[#1117] Add tests that user_update doesn't return password, apikey, etc.

ckan · Aug 1, 2013 · 3baf152 · 3baf152
1 parent bdc0884
commit 3baf152
Showing 1 changed file with 58 additions and 0 deletions.
diff --git a/ckan/new_tests/logic/action/test_update.py b/ckan/new_tests/logic/action/test_update.py
@@ -281,6 +281,64 @@ def test_user_update_multiple(self):
         assert updated_user['fullname'] == 'updated full name'
         assert updated_user['about'] == 'updated about'
 
+    def test_user_update_does_not_return_password(self):
+        '''The user dict that user_update returns should not include the user's
+        password.'''
+
+        user = factories.User()
+
+        params = {
+            'id': user['id'],
+            'name': 'updated_name',
+            'fullname': 'updated full name',
+            'about': 'updated about',
+            'email': user['email'],
+            'password': factories.User.attributes()['password'],
+        }
+
+        updated_user = helpers.call_action('user_update', **params)

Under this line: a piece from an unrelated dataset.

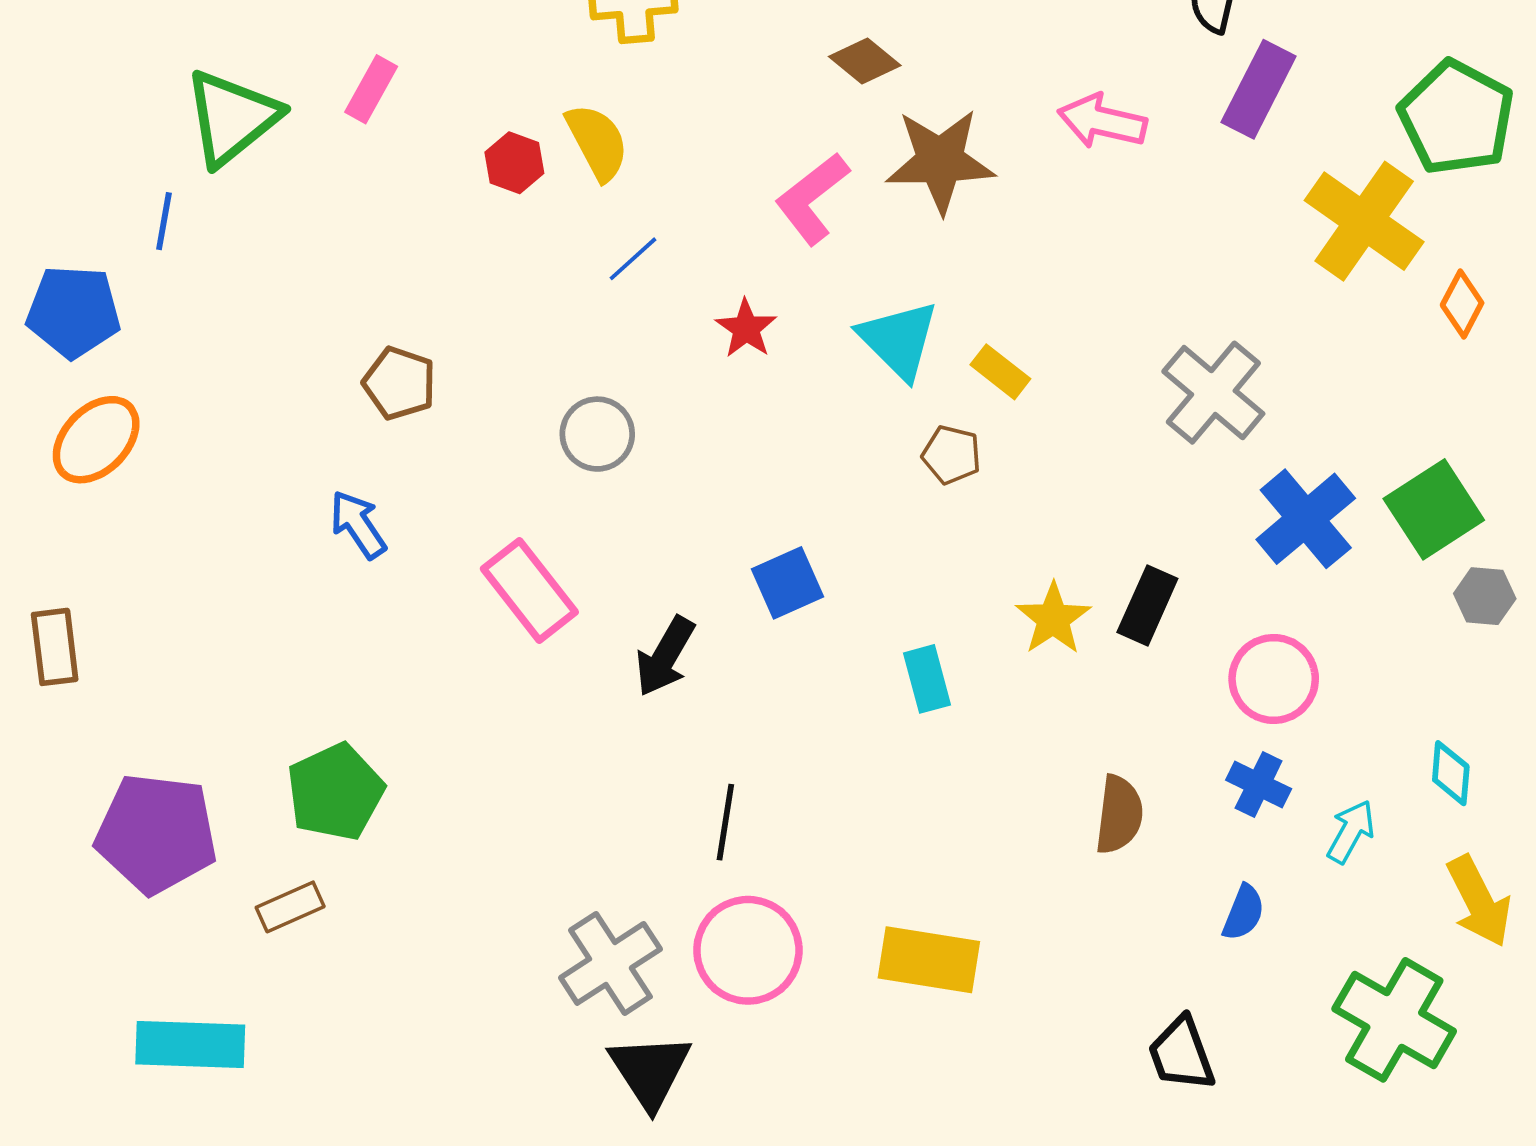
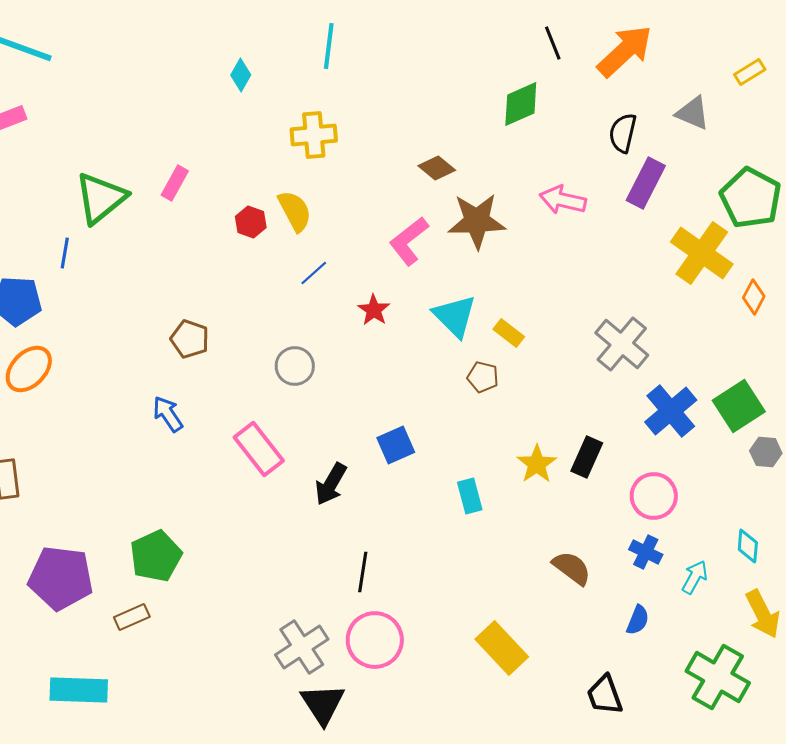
brown semicircle: (1119, 815) -> (572, 568), turned -60
yellow rectangle: (929, 960) -> (502, 648), moved, turned 38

+        assert 'password' not in updated_user
+
+    def test_user_update_does_not_return_apikey(self):
+        '''The user dict that user_update returns should not include the user's
+        API key.'''
+
+        user = factories.User()
+
+        params = {
+            'id': user['id'],
+            'name': 'updated_name',
+            'fullname': 'updated full name',
+            'about': 'updated about',
+            'email': user['email'],
+            'password': factories.User.attributes()['password'],
+        }
+
+        updated_user = helpers.call_action('user_update', **params)
+        assert 'apikey' not in updated_user
+
+    def test_user_update_does_not_return_reset_key(self):
+        '''The user dict that user_update returns should not include the user's
+        reset key.'''
+
+        import ckan.lib.mailer
+        import ckan.model
+
+        user = factories.User()
+        ckan.lib.mailer.create_reset_key(ckan.model.User.get(user['id']))
+
+        params = {
+            'id': user['id'],
+            'name': 'updated_name',
+            'fullname': 'updated full name',
+            'about': 'updated about',
+            'email': user['email'],
+            'password': factories.User.attributes()['password'],
+        }
+
+        updated_user = helpers.call_action('user_update', **params)
+        assert 'reset_key' not in updated_user
+
     def test_user_update_with_deferred_commit(self):
         '''Test that user_update()'s deferred_commit option works.